VwGH 2004/21/0191

VwGH2004/21/019128.3.2006

Der Verwaltungsgerichtshof hat durch den Vorsitzenden Senatspräsident Dr. Novak und die Hofräte Dr. Robl, Dr. Pelant, Dr. Sulzbacher und Dr. Pfiel als Richter, im Beisein des Schriftführers Mag. Thurin, über die Beschwerde der V, vertreten durch Mag. Andrea Willmitzer, Rechtsanwältin in 2500 Baden, Erzherzog Rainer-Ring 3, gegen den Bescheid der Sicherheitsdirektion für das Bundesland Niederösterreich vom 24. März 2004, Zl. Fr 385/03, betreffend Ausweisung, zu Recht erkannt:

Normen

FrG 1997 §36 Abs1;
FrG 1997 §37 Abs2;
VwGG §42 Abs2 Z1;
FrG 1997 §36 Abs1;
FrG 1997 §37 Abs2;
VwGG §42 Abs2 Z1;

 

Spruch:

Der angefochtene Bescheid wird wegen Rechtswidrigkeit seines Inhaltes aufgehoben.

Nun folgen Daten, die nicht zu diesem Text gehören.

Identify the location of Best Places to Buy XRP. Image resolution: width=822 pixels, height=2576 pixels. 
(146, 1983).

Der Bund hat der Beschwerdeführerin Aufwendungen in der Höhe von EUR 991,20 binnen zwei Wochen bei sonstiger Exekution zu ersetzen.

Begründung

Mit dem vor dem Verwaltungsgerichtshof angefochtenen, im Instanzenzug ergangenen Bescheid wies die belangte Behörde die Beschwerdeführerin, eine Staatsangehörige von Serbien und Montenegro, und ihre drei - nicht beschwerdeführenden - minderjährigen Kinder gemäß § 33 Abs. 1 des Fremdengesetzes 1997 - FrG, BGBl. I Nr. 75, aus dem Bundesgebiet aus.

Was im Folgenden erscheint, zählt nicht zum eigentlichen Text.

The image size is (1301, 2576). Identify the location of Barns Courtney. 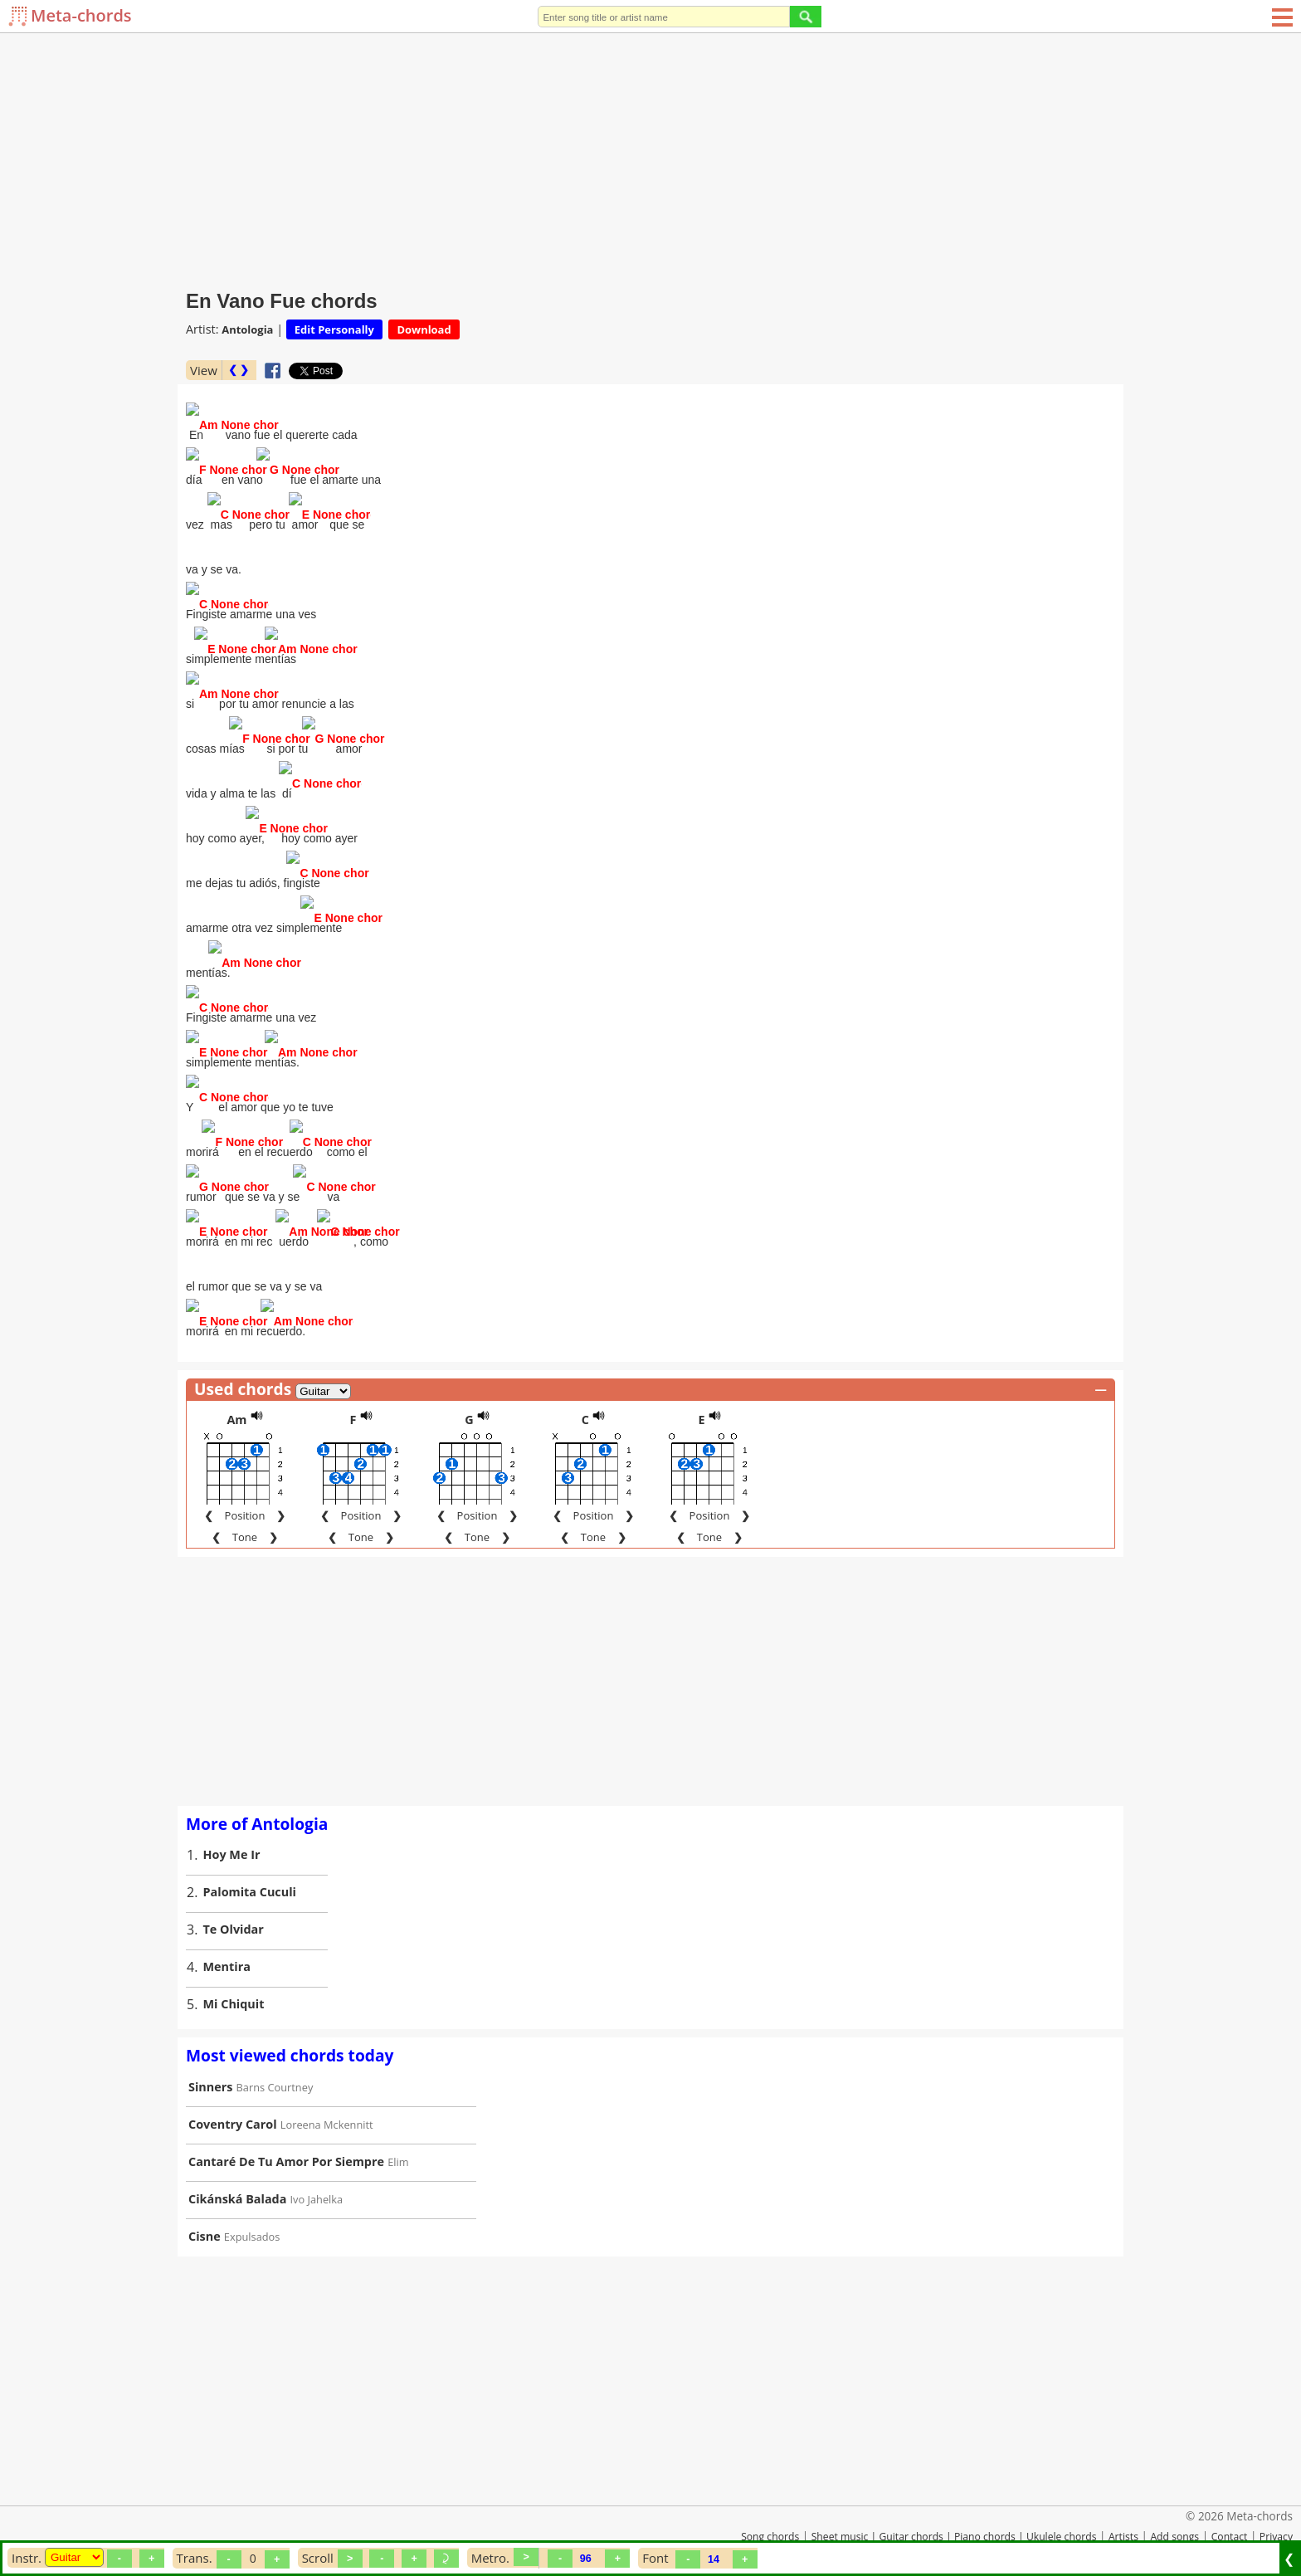 (275, 2059).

Zur Begründung dieser Maßnahme führte sie im Wesentlichen aus, die Beschwerdeführerin sei mit ihrem Ehemann und ihren drei minderjährigen Kindern am 1. April 2002 von Ungarn kommend illegal in das Bundesgebiet eingereist. Ihr Ehemann habe einen Asylantrag, sie selbst und ihre Kinder hätten einen Asylerstreckungsantrag gestellt. Dabei habe der Ehemann der Beschwerdeführerin vorgebracht, diese wäre im März 1998 im Kosovo von zwei serbischen Polizisten geschlagen und vergewaltigt worden, ihre Mutter hätte diesen Gewaltakten beigewohnt. Sie habe sich dann von Mai 1998 bis 2001 in Deutschland befunden und sei in den Kosovo zurückgekehrt. Auf Grund der gewalttätigen Übergriffe sei sie psychisch sowie an einem Herzleiden erkrankt. Die Situation habe sich verschlechtert, sie hätte mehrmals Selbstmordversuche begangen.

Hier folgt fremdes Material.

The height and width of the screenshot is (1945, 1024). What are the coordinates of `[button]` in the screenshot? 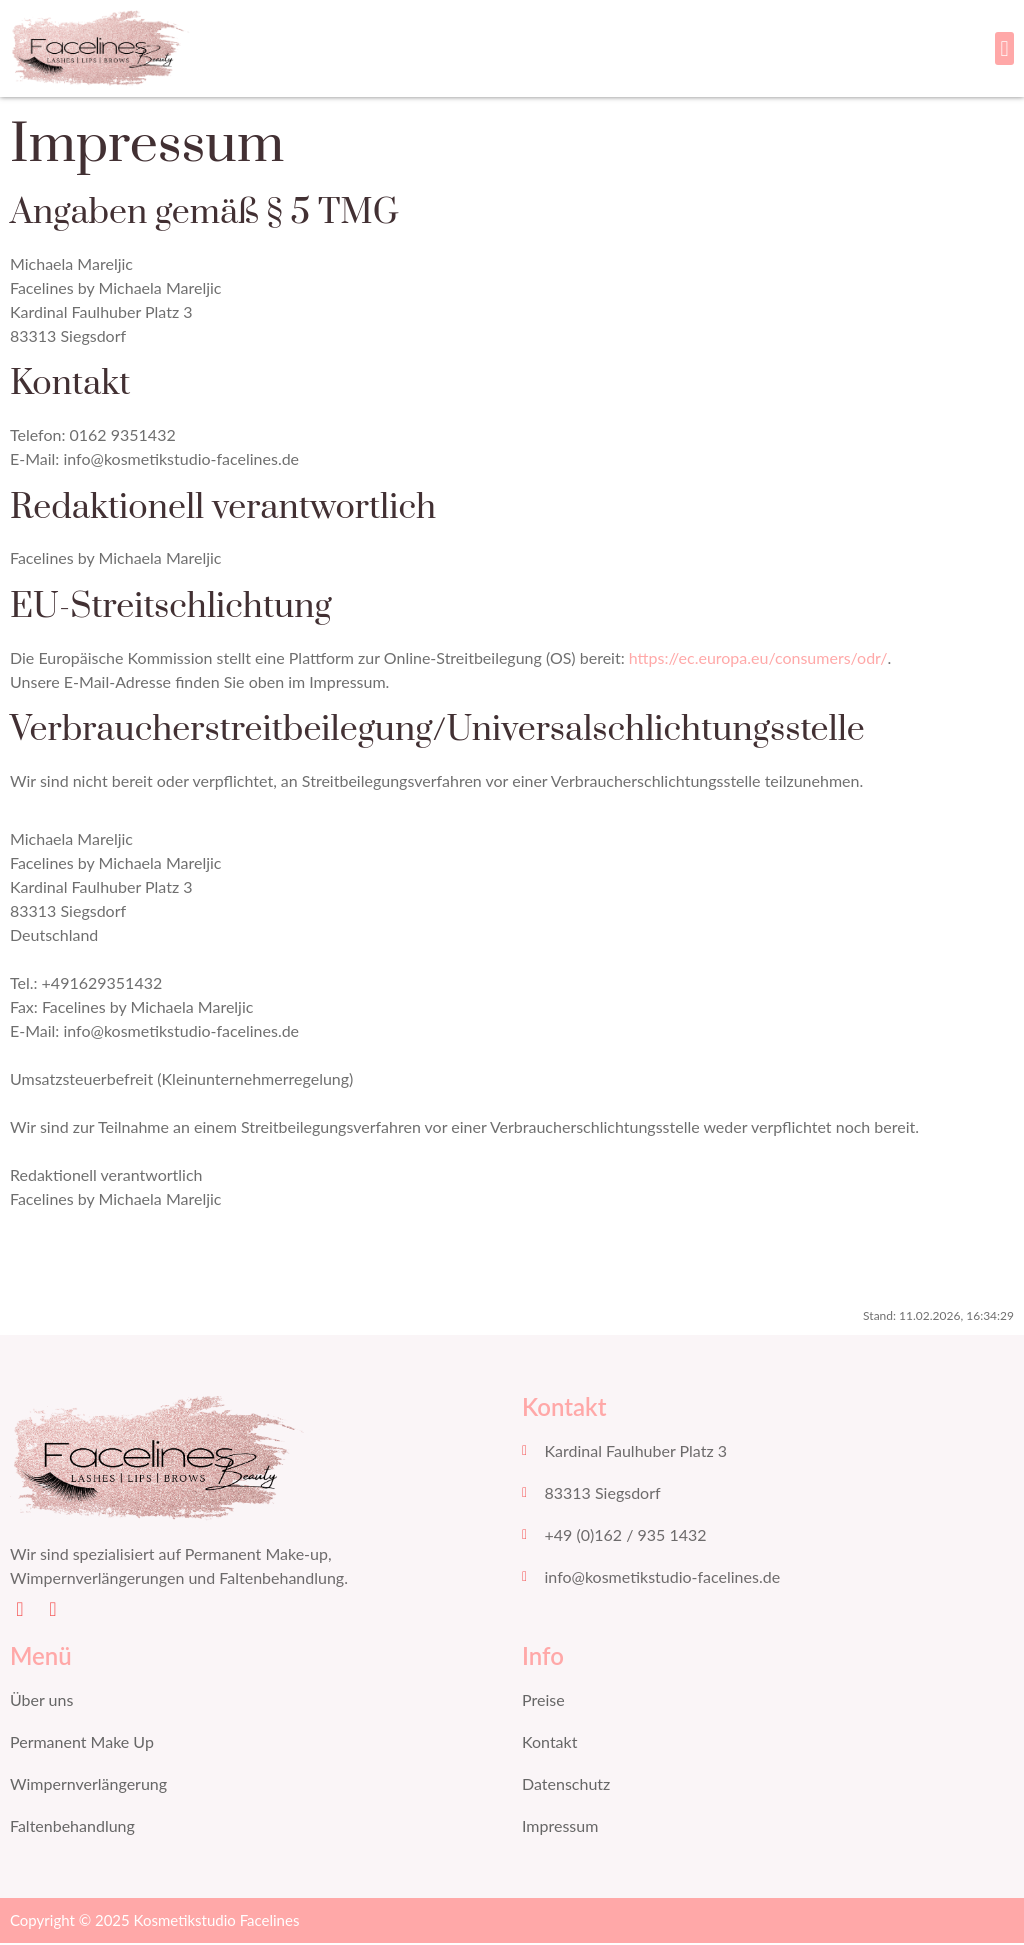 It's located at (1004, 49).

Sämtliche in Österreich gestellten Asyl- und Asylerstreckungsanträge seien (ebenso wie ein bereits im Dezember 1997 in Deutschland gestellter Antrag ihres Ehemannes) rechtskräftig abgewiesen worden.

Mit Urteil des Landesgerichtes Korneuburg vom 30. Jänner 2003 sei die Beschwerdeführerin nach den §§ 223 Abs. 2 und 224 StGB (Vergehen der Fälschung besonders geschützter Urkunden) zu einer bedingt nachgesehenen sechswöchigen Freiheitsstrafe verurteilt worden.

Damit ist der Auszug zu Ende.